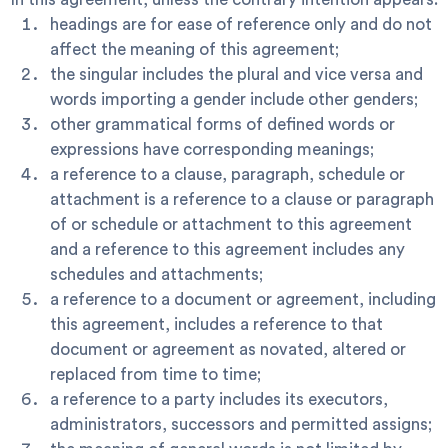
headings are for ease of reference only and do not
affect the meaning of this agreement;
the singular includes the plural and vice versa and
words importing a gender include other genders;
other grammatical forms of defined words or
expressions have corresponding meanings;
a reference to a clause, paragraph, schedule or
attachment is a reference to a clause or paragraph
of or schedule or attachment to this agreement
and a reference to this agreement includes any
schedules and attachments;
a reference to a document or agreement, including
this agreement, includes a reference to that
document or agreement as novated, altered or
replaced from time to time;
a reference to a party includes its executors,
administrators, successors and permitted assigns;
──────
#### [Instructions for the task]
Starting with the line that contains "attachment is a", print each line through the last one in the listing. Include both end lines and add nothing.

#### [Answer to this exercise]
attachment is a reference to a clause or paragraph
of or schedule or attachment to this agreement
and a reference to this agreement includes any
schedules and attachments;
a reference to a document or agreement, including
this agreement, includes a reference to that
document or agreement as novated, altered or
replaced from time to time;
a reference to a party includes its executors,
administrators, successors and permitted assigns;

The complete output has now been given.